Panzer-Abteilung (f) 100 comprised three companies. On 22nd June 1941, it appeared to have at its disposal, outside of the 9 Kreuzer-Panzer, 5 Panzer IIIs, 25 Panzer IIs, and its main force, 42 Flammpanzer II Flamingos.
By this point, the Cruisers had been in German service for several months and had received a number of changes to integrate them into German units. Their original tracks had been replaced with tracks from the Panzer II Ausf.D1. The reasons behind this are unclear, but may very well be logistical, particularly as the Panzer II (f) also operated by the unit were typically converted Ausf.D chassis. The vehicles had also received Notek lights and shelves to hold jerrycans. One was given a tow hook to tow the French trailer originally designed for the Renault UE, which was widely used by the unit.

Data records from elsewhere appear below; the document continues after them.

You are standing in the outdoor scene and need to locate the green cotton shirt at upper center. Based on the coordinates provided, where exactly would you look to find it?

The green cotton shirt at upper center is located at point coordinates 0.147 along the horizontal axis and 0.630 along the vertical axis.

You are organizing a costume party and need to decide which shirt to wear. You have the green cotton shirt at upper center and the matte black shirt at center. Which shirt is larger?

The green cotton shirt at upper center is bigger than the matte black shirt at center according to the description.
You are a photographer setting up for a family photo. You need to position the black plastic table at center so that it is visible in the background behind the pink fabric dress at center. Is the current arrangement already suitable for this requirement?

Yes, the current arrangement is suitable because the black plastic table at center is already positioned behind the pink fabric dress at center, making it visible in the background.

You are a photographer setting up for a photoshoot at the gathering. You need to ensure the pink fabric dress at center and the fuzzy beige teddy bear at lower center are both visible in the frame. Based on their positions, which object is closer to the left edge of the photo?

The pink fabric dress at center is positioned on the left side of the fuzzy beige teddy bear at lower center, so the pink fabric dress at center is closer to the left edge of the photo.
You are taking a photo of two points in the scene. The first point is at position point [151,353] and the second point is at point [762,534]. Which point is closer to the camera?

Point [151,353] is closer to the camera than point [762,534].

Kreuzer-Panzers numbered N°141 to 144, 243 and two with numbers starting with 24 but with the last number unidentified have been found. As the first number in German tank numbering system indicates the company the vehicles served in, it appears the Kreuzer-Panzer served in at least two of the unit’s three companies, and with three numbers missing, the third company may very well have had their British Beutepanzer as well. Within the fairly diverse fleet of armored vehicles operated by such a small unit, the Kreuzer-Panzer were, alongside the five Panzer IIIs, the tanks with the best anti-tank capacities, far exceeding the 20 mm autocannons of the Panzer II, let alone the flamethrowers of the Flamingos. As such, the tanks being distributed in the unit’s companies may have been undertaken in order to provide protection to the flamethrower and autocannon-armed Panzers against Soviet tanks. The 2-Pounder was a very decent anti-tank gun by 1940. By 1941, it would still easily dispose of most Soviet tanks, the likes of the T-26, BT-5, BT-7 or T-28, however, it would largely struggle against T-34s and could realistically only penetrate them from the sides and at fairly short ranges. Against KVs, the gun was fairly hopeless to do anything outside of potentially damaging the tracks.

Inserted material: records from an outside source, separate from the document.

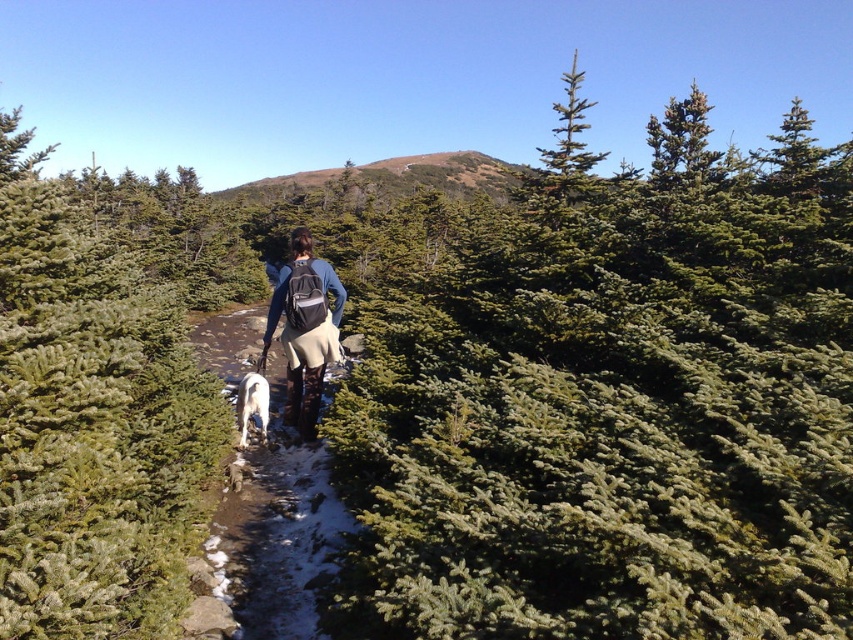 You are a hiker trying to navigate through the forest path. You notice the matte black backpack at center and the brown grassy hillside at center. Which object is narrower in width?

The matte black backpack at center is thinner than the brown grassy hillside at center, so the backpack is narrower in width.

You are a hiker trying to identify the nearest vegetation to your current position, which is at point (618, 406). What type of vegetation is closest to you?

The nearest vegetation to your current position at point (618, 406) is green needle like at center.

You are a hiker trying to navigate a narrow path through the forest. You notice the matte black backpack at center and the brown grassy hillside at center. Which object is positioned lower in the scene?

The matte black backpack at center is below the brown grassy hillside at center, so it is positioned lower in the scene. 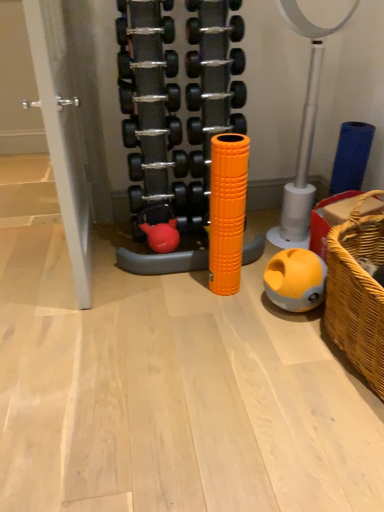 This screenshot has height=512, width=384. In order to click on yellow matte ball at lower right, positioned as the third toy in top-to-bottom order in this screenshot , I will do `click(295, 280)`.

Where is `orange rubber foam roller at center, the third toy in the bottom-to-top sequence`? orange rubber foam roller at center, the third toy in the bottom-to-top sequence is located at coordinates (177, 103).

How different are the orientations of orange rubber foam roller at center, the third toy in the bottom-to-top sequence, and woven brown basket at lower right in degrees?

orange rubber foam roller at center, the third toy in the bottom-to-top sequence, and woven brown basket at lower right are facing 90 degrees away from each other.

Does orange rubber foam roller at center, which is the 1th toy in top-to-bottom order, have a lesser height compared to woven brown basket at lower right?

Incorrect, the height of orange rubber foam roller at center, which is the 1th toy in top-to-bottom order, does not fall short of that of woven brown basket at lower right.

Is orange rubber foam roller at center, the third toy in the bottom-to-top sequence, spatially inside woven brown basket at lower right, or outside of it?

orange rubber foam roller at center, the third toy in the bottom-to-top sequence, is located beyond the bounds of woven brown basket at lower right.

Between orange rubber foam roller at center, the third toy in the bottom-to-top sequence, and woven brown basket at lower right, which one has smaller width?

woven brown basket at lower right.

From a real-world perspective, which is physically below, woven brown basket at lower right or orange rubber foam roller at center, which is the 1th toy in top-to-bottom order?

woven brown basket at lower right, from a real-world perspective.

Consider the image. From the image's perspective, which one is positioned higher, woven brown basket at lower right or orange rubber foam roller at center, the third toy in the bottom-to-top sequence?

From the image's view, orange rubber foam roller at center, the third toy in the bottom-to-top sequence, is above.

What's the angular difference between woven brown basket at lower right and orange rubber foam roller at center, which is the 1th toy in top-to-bottom order,'s facing directions?

90 degrees.

From the picture: In the image, is woven brown basket at lower right positioned in front of or behind orange rubber foam roller at center, the third toy in the bottom-to-top sequence?

Clearly, woven brown basket at lower right is in front of orange rubber foam roller at center, the third toy in the bottom-to-top sequence.

Find the location of `the 1st toy above the woven brown basket at lower right (from the image's perspective)`. the 1st toy above the woven brown basket at lower right (from the image's perspective) is located at coordinates (295, 280).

Conclusion – A swift end to the Kreuzer-Panzers
As Panzer-Abteilung (f) 100 headed into the Soviet Union alongside 18. Panzer-Division, it was heavily engaged in a number of battles, including the battle for Brest fortress, and less than ten days into the operation, was already past Minsk. However, the service of the British tanks in Operation Barbarossa would be very short. While there are no details on the precise performances of the tanks, the Kreuzer-Panzers would likely have proven very vulnerable to any form of Soviet anti-tank opposition. More than their thin armor protection though, the final blow to the vehicle’s service within the Wehrmacht appears to have been a question of reliability. With few spare parts, most tanks swiftly suffered breakdowns that could not easily be solved. It is known that by 11th July 1941, not even a month into Barbarossa, no Kreuzer-Panzers were left operational, and this appears to have been unchanged all the way to Panzer-Abteilung (f) 100 being retired from the front in November 1941. Though it is possible that some Beutepanzer Mark IVs were still serving in some security units in other parts of German-controlled Europe, there does not appear to be any evidence confirming this, and as such, German use of the Kreuzer Panzerkampfwagen Mk IV 744(e) may very well have ended within the first weeks of Barbarossa.
Despite its short life in the German Army, the Kreuzer-Panzer Mk IV 744(e) remains an interesting example of the large variety of uses Germany made for its Beutepanzers during the war – and has the dubious honor of being one of the few Beutepanzer types used on the frontlines during Operation Barbarossa, albeit only for a short period of time.